Approaching the concept from an arts and humanities lens, Leung suggested the two main core values of a 15-minute city are the pursuit of happiness and construction of social resilience. Art can transform a public landscape, particularly when artists build off infrastructure itself and their work becomes an integral part of the city.

He cautioned against standalone artworks that are destined to be temporary, photogenic spots. He explained that successful outdoor aesthetic experiences enhance walkability, solidify social dignity, and recognize citizens’ community identity. 

But enhancements through public art bring up additional considerations. 

“Whose art is worthy of being in the built environment?” Thomas asked. “Who gets to be a part of the creative process?”

The comment resonated in New Haven, where several works of public art have appeared in the past year. She questioned the “normative aesthetic”—the art that city officials and planners commission for an area as opposed to what local residents and artists would choose for themselves. She suggested inviting artists of non-traditional disciplines into the mix to be the visionaries and the leaders of these artistic processes.

She turned her attention to the people often disregarded in planning efforts, such as fat people, people who use mobility aids other than wheelchairs, and people with cognitive disabilities. 

“Who can’t fit in the one hour city? Who’s not living in the 30-minute city? Because I think that’s where we start from when we talk about the scale of a 15-minute city,” she said.

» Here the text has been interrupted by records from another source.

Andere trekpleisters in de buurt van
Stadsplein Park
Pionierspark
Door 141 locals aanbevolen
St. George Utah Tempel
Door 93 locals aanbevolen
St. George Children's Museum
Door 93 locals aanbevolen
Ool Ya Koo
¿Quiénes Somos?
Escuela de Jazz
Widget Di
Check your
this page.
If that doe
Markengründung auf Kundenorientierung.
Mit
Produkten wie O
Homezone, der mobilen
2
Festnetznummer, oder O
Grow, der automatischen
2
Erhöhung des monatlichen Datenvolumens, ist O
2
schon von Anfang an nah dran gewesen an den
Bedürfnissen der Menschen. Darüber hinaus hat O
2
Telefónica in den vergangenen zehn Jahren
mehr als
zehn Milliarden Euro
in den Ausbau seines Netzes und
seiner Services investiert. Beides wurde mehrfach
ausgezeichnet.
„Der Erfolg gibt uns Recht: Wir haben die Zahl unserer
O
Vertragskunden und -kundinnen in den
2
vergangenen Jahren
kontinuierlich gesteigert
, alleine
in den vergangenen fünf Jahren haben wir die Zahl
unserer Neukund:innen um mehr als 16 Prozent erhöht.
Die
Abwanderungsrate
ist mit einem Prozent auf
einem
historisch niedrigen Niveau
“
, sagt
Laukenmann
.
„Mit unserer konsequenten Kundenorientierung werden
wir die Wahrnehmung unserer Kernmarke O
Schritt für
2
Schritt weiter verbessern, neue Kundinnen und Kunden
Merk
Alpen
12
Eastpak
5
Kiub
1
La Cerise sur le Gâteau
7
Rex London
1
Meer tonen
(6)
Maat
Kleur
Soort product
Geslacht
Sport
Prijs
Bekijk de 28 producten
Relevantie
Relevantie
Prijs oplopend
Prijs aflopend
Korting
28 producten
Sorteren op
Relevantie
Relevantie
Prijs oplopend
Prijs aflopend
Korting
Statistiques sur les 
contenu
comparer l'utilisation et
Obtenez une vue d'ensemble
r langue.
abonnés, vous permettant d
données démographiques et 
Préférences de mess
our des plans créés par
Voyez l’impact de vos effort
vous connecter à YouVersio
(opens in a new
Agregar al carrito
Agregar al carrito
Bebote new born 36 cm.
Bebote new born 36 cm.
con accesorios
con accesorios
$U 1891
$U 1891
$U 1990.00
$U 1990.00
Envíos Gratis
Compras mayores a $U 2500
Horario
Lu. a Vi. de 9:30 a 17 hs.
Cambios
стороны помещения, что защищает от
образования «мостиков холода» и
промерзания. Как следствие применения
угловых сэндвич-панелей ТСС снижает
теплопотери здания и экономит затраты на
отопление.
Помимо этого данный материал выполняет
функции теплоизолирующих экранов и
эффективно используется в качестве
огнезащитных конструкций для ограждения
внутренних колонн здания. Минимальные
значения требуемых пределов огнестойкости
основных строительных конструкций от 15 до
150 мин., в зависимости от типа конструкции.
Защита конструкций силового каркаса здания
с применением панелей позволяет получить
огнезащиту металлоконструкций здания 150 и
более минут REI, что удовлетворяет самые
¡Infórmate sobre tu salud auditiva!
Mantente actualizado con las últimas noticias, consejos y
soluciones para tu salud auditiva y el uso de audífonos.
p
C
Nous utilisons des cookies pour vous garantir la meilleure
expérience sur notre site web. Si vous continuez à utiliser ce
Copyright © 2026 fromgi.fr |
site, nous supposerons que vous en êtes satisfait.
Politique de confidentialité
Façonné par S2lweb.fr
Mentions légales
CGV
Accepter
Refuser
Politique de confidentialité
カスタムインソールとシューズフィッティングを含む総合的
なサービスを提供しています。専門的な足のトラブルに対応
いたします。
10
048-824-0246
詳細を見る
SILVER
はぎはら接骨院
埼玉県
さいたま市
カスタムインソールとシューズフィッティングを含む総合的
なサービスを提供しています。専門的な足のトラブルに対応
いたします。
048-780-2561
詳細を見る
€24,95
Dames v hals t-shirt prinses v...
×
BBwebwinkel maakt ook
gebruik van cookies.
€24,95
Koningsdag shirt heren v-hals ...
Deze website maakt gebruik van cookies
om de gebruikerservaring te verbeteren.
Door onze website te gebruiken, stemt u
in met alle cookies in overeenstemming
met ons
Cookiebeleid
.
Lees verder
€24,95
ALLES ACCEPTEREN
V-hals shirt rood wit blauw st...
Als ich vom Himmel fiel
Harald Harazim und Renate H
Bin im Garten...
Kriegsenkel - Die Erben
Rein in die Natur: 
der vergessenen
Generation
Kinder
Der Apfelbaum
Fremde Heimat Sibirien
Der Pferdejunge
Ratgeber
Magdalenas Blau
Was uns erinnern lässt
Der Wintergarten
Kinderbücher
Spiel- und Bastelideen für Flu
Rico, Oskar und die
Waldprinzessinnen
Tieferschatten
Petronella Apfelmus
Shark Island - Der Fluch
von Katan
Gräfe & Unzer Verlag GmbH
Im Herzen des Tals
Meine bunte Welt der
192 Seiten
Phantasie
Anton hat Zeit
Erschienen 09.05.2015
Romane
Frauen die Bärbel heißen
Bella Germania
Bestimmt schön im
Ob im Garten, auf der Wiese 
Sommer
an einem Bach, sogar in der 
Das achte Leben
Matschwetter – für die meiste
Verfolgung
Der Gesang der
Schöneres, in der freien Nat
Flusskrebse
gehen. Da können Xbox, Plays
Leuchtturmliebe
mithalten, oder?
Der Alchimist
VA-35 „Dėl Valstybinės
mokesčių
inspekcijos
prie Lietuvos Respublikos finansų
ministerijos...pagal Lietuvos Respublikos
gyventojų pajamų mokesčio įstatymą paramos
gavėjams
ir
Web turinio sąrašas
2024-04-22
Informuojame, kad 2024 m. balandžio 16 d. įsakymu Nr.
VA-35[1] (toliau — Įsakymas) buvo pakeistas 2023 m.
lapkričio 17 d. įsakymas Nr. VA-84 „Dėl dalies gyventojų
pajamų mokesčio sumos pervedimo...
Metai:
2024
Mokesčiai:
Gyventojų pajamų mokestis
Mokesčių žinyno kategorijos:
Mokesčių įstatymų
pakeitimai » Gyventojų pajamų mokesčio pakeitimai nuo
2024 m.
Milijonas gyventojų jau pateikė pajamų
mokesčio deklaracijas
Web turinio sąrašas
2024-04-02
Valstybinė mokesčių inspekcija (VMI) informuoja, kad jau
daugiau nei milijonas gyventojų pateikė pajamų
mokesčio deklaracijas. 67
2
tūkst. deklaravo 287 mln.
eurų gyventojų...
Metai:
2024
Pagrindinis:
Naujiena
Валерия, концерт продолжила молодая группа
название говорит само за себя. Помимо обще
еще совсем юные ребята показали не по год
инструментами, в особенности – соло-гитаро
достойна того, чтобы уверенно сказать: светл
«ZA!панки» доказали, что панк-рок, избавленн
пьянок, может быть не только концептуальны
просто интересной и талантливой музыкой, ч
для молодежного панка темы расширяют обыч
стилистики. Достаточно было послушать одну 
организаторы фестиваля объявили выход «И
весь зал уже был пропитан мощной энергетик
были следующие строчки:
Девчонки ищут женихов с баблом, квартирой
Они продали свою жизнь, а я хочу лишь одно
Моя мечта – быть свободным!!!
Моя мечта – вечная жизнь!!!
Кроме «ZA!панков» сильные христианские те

Even establishing easy access to areas is not enough to achieve equity due to deep-seated issues in marginalized communities, Garrick noted. If planners start talking about transportation and land use, they miss the economic and financial structural issues that go into making those places. 

He posed the question of how easily people can access a quart of milk in their communities. Then, what does that quart of milk cost at the store? Structural issues such as the one of food injustice lay in the backdrop even if we succeed in equitable mobility and transportation options, and must also be contended to in order to achieve an effective 15-minute city.

“How do we build places that are inclusive, where people can have a reasonable quality of life, can get around in freedom, and can easily get to stuff?” he asked. “All of those things are basic and fundamental.”